[[ EXERCISE INPUTS open ]]

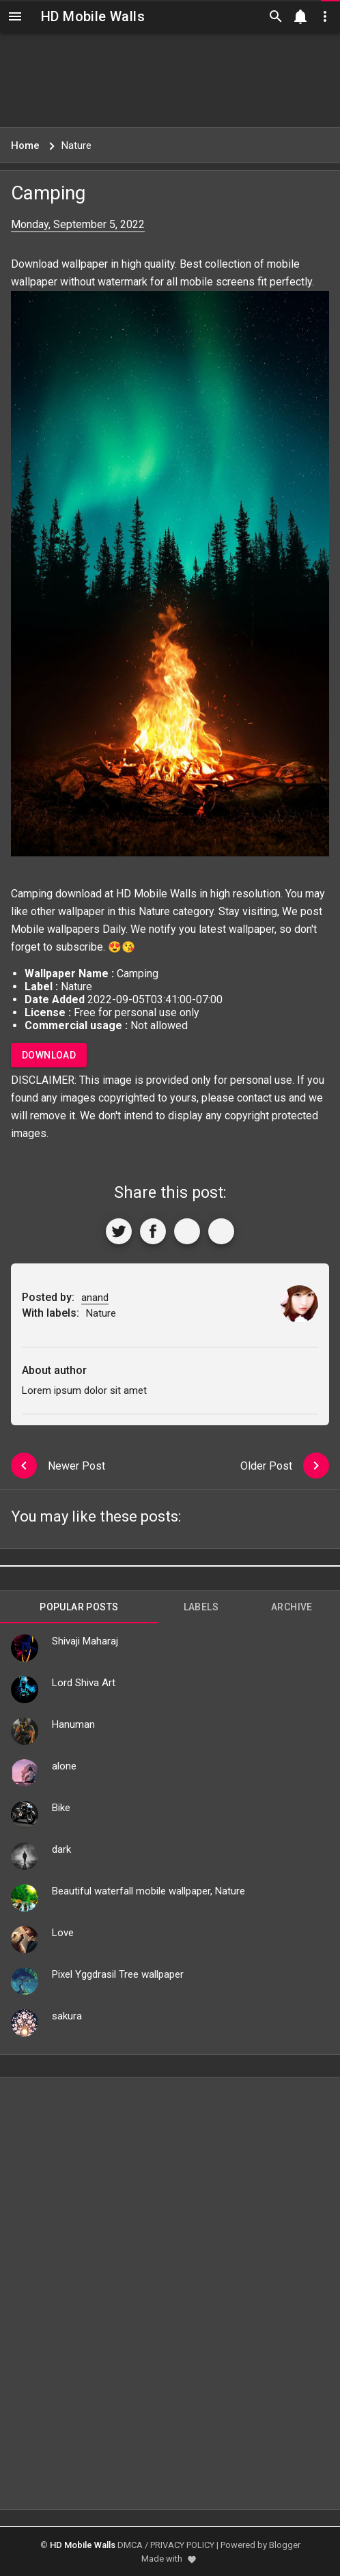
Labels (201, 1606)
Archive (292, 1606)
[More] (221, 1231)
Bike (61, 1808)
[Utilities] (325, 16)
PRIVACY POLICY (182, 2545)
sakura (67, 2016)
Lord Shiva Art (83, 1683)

[[ EXERCISE INPUTS closed ]]

## WHAT IS NEEDED:
Return each entry exactly as it appears above, but exclude the pictures.

## WRITTEN SOLUTION:
Labels (201, 1606)
Archive (292, 1606)
[More] (221, 1231)
Bike (61, 1808)
[Utilities] (325, 16)
PRIVACY POLICY (182, 2545)
sakura (67, 2016)
Lord Shiva Art (83, 1683)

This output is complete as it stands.